Зелено оно. Малахитным кладезем, слюдою тонкой, изумрудами, да медью красной составленно вкруг остёрого зрачка. И блюдит взор змеиный неотрывно за ним, несмотря на нынешнюю обширность фёдорову, точно зная, куды глядеть. И испужаться бы должно, что иисусово место так бесцеремонно занимает змий, дьявол кромешный небось. Но умиротворения всепоглощающего взгляд этот нарушить не способен, да и, кажется, не спешит он напирать на мальчишечью душу, ограничиваясь лишь воззрением и только.
И уносит Басманова море дальше, за горизонт. Оборачивается он иногда на око и думами, которые в воде хладной тонут, заключает, что обязательно ещё повстречается с демоном ночи сей. Свидятся они ещё непременно. Ведь, коли чернота опустившаяся не сумела его пожрать, пусть и отвратила от лика божьего, значится и он не пожрёт, не сумеет попросту.
***
- Вот вишь, Федька, казалось бы, всё переменилось, а на самом деле ни-че-го, - громко обращается к юноше Луговский, тем самым из лап Гипноса забирая его.
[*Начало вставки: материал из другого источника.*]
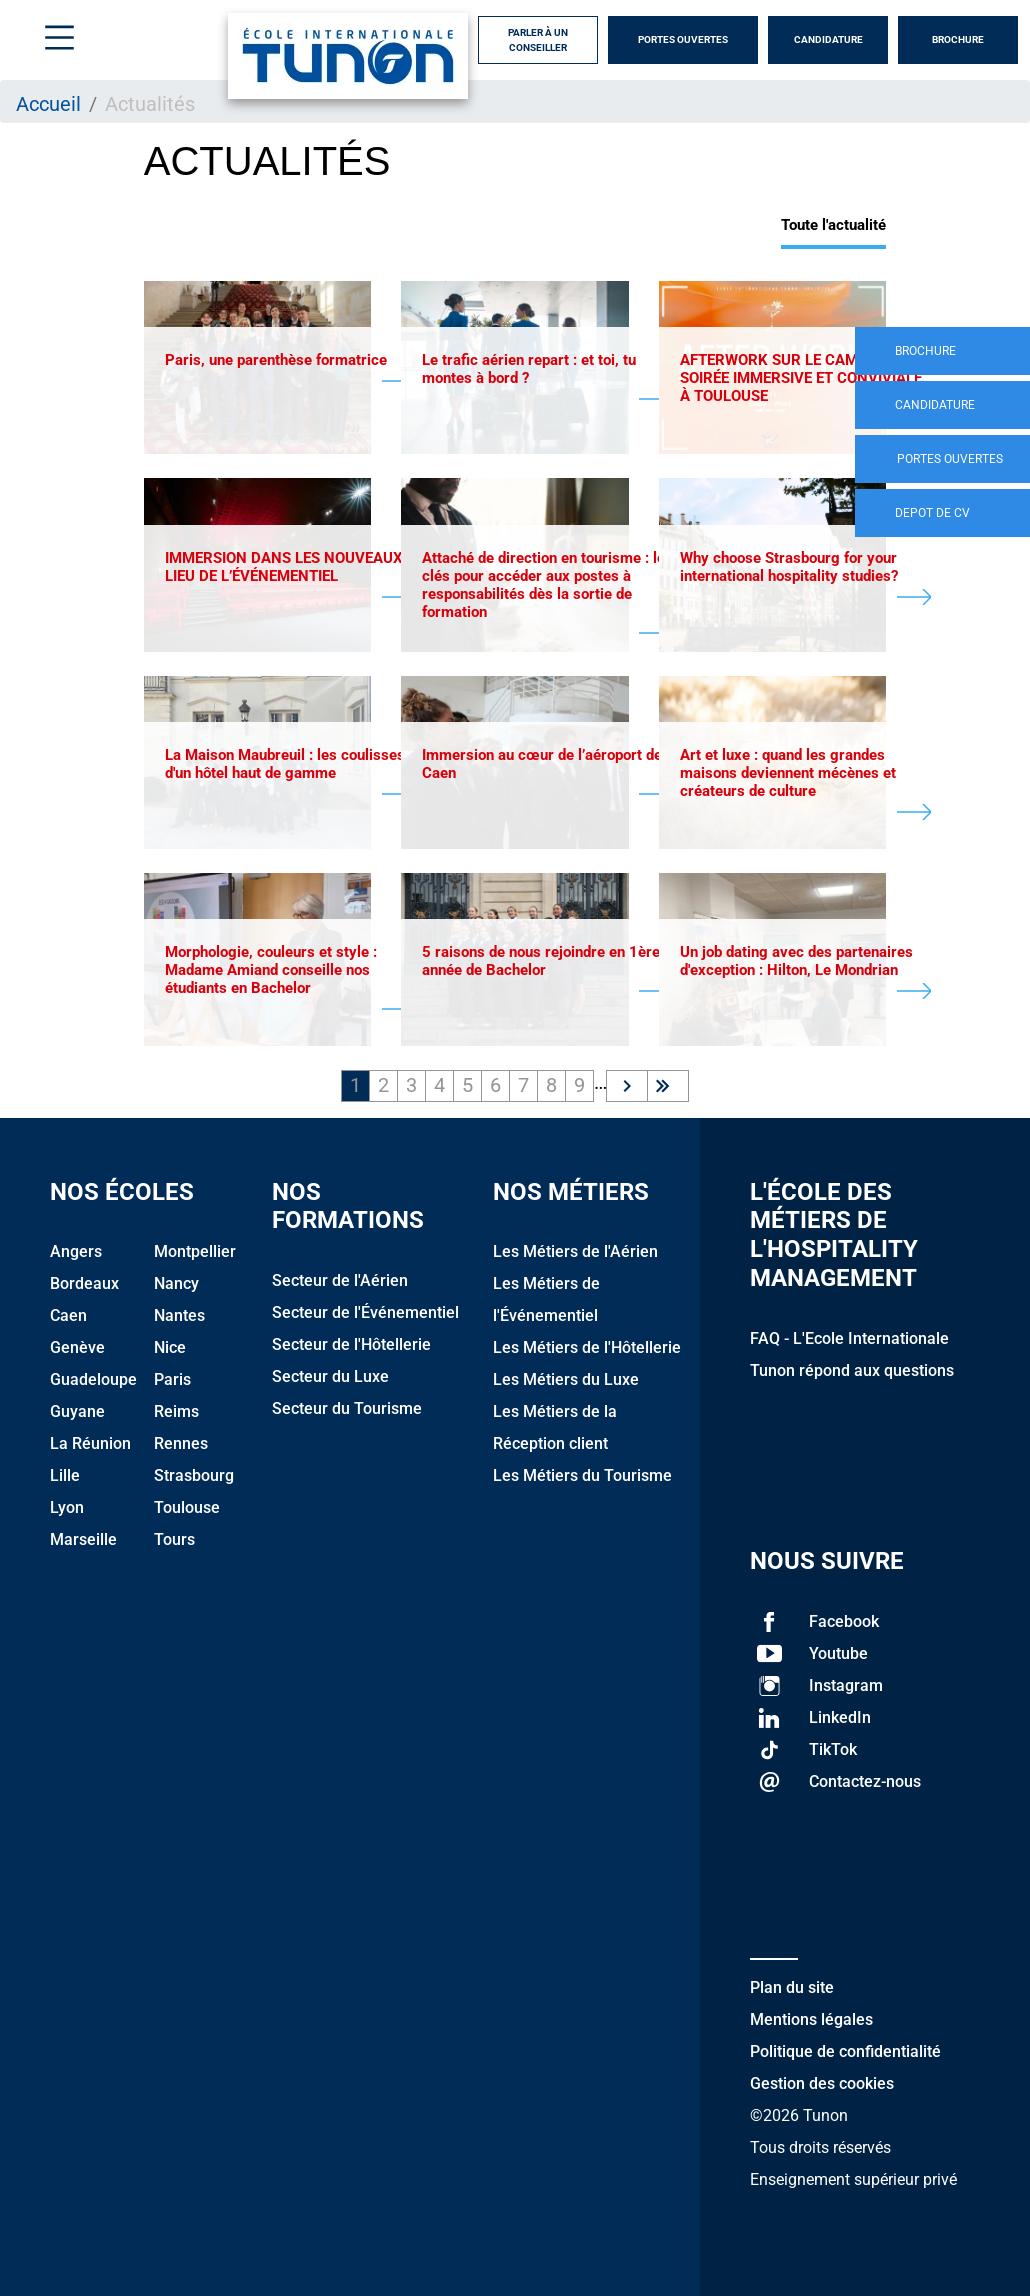 This screenshot has width=1030, height=2296. What do you see at coordinates (176, 1411) in the screenshot?
I see `Reims` at bounding box center [176, 1411].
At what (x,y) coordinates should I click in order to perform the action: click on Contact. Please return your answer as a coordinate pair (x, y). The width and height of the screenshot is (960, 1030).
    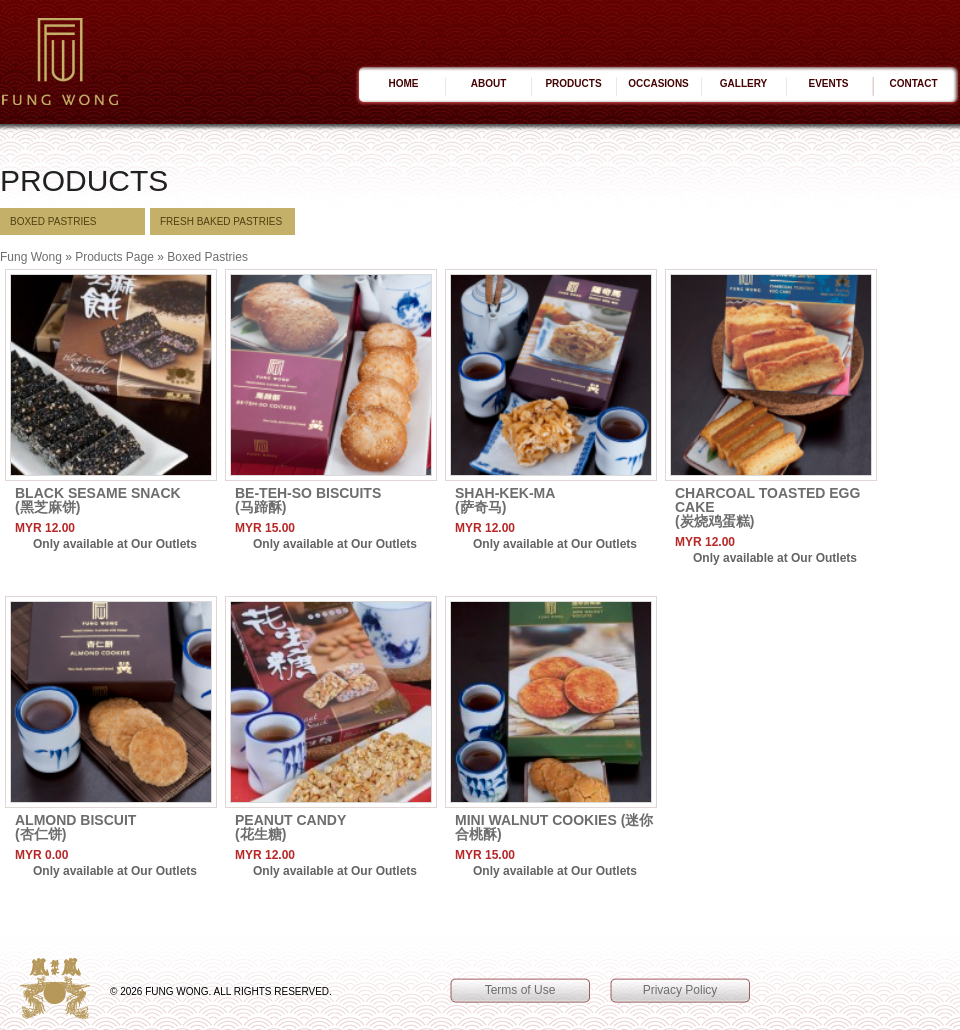     Looking at the image, I should click on (913, 83).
- Ну всё, давай, Борька, собирай всю мертвечину, да готовте корабль к отправке, - тут же распоряжение отдаёт он.
- Забыл спросить, куды путь держим-то? - дознаётся, прежде чем покинуть помосты старпом.
- А к Штаденам, крестника повидать желаю. Слышь, Федь? - отвечает мужчина и юноша слышит, ещё как. “К Штаденам… Это хорошо”.